The base R tool for handling elementwise if/else rules is the function ifelse. However, it has some serious shortcomings. A better way, similar to the gen/replace pattern in Stata, is covered in 3.4.4.

2.5.3 Exercises

  1. Write a vectorized function for the root mean squared deviation between two vectors, \(\sqrt{\frac{1}{n}\sum_1^n (x_i - y_i)^2 }\) where n is how long the vectors are. For x = 1:4; y = c(6,1,4,1) it should return 3.

2.6 Data frames

My recommendation is always to use a data.table (introduced in 3.2) instead of a data frame, so I’ve kept this section short.

Vectors and matrices are fine once we’re estimating a statistical model. However, we typically start with data consisting of many observations of multiple variables of varying types. To store data of different types, a vector of matrix won’t work; we need a list. R offers a special list structure, the data frame, for this common situation:

# example data
DF = data.frame(
  x = letters[c(1, 2, 3, 4, 5)], 
  y = c(1, 2, 3, 4, 5), 
  z = c(1, 2, 3, 4, 5) > 3
)
DF
#   x y     z
# 1 a 1 FALSE
# 2 b 2 FALSE
# 3 c 3 FALSE
# 4 d 4  TRUE
# 5 e 5  TRUE

Data frames are printed with observations on rows and variables on columns. In many ways, they behave like matrices: working with functions like dim, ncol, nrow, head and tail; using DF[i, j] syntax for slices; and even using DF[im] syntax for matrix indexing.

DF[3, ]
#   x y     z
# 3 c 3 FALSE
DF[, "z", drop=FALSE]
#       z
# 1 FALSE
# 2 FALSE
# 3 FALSE
# 4  TRUE
# 5  TRUE
im = matrix(c(1,1,2,2), 2, 2, byrow=TRUE) 
DF[im] # DON'T DO THIS
# [1] "a" "2"

The last item above, DF[im] is nonsensical in two ways:

  • First, all elements in the result are coerced to a single type.
  • Second, we are referring to variables by column number instead of name.

Naturally, if the data already is entirely numeric and the remaining analytical tasks are all linear algebra, a matrix will be simpler and almost always computationally faster than a data frame.

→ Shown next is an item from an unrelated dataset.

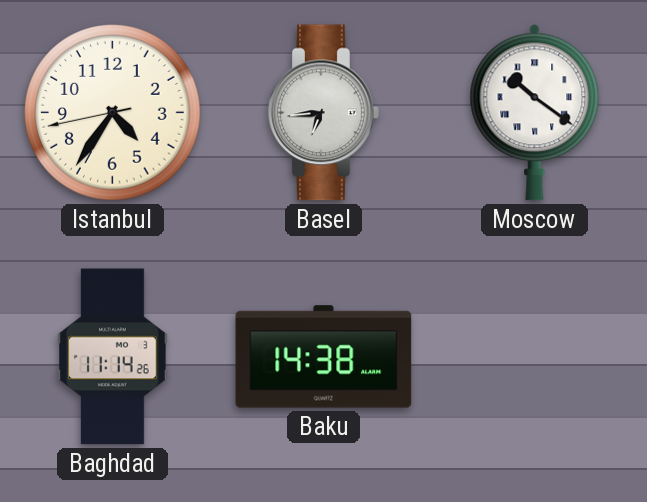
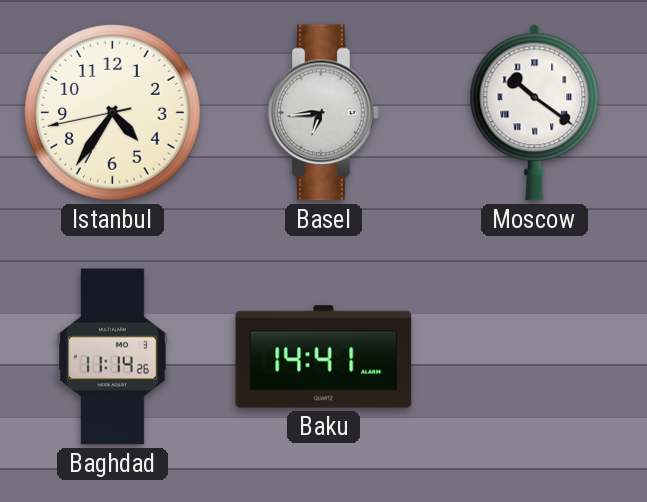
Baku: 14:38 -> 14:41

2.6.1 Iterating over columns

It is useful to keep in mind that data frames are really lists of columns, not matrices. We can use lapply (2.4.3) to iterate over such lists:

lapply(DF, function(x) x[3])
# $x
# [1] c
# Levels: a b c d e
# 
# $y
# [1] 3
# 
# $z
# [1] FALSE

Here, we are extracting the third element from each column.

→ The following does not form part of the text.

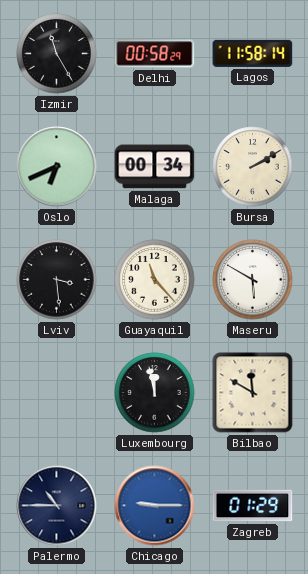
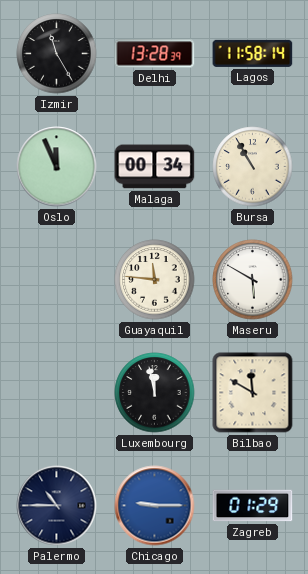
Delhi: 00:58 -> 13:28
Oslo: 6:41 -> 11:56
Bursa: 2:10 -> 10:55
Lviv: 3:29 -> none
Guayaquil: 11:23 -> 11:46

Manual coercion. We can also get the result of that lapply call by coercion to a list: as.list(DF[3, ]). The names of similar functions can be guessed: as.matrix, as.data.frame, as.vector, as.logical, as.integer, as.numeric, as.character, as.factor, and so on. There is as(x, "class_name"), but I have found the latter to be finicky.

2.6.2 Inspection

To browse a data frame in a separate window, use View(DF).

2.7 Built-in constants

R includes several handy constants, like pi, the alphabet (?letters), months (?month.name), days of the week (?weekdays) and US state names and abbreviations (?state). There is no need to worry about accidentally reusing any of these contants’ names for variables (though redefining pi might not be a great idea).

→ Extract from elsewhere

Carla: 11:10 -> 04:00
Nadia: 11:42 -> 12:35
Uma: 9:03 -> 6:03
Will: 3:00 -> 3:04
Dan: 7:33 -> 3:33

Masking. Besides built-in constants, it is also possible to reuse names of most variables and functions from base R. In general, this is harmless unless its going to make things confusing, like a matrix named “matrix.” One common mistake is writing scripts with T and F (built-in abbreviations for TRUE and FALSE), which is a bad idea because it is easy to accidentally break such code by overwriting, for example, T as the number of periods in a panel and F as some cumulative distribution function.

On a related note, ?Reserved lists all of R’s important built-ins that cannot be overwritten.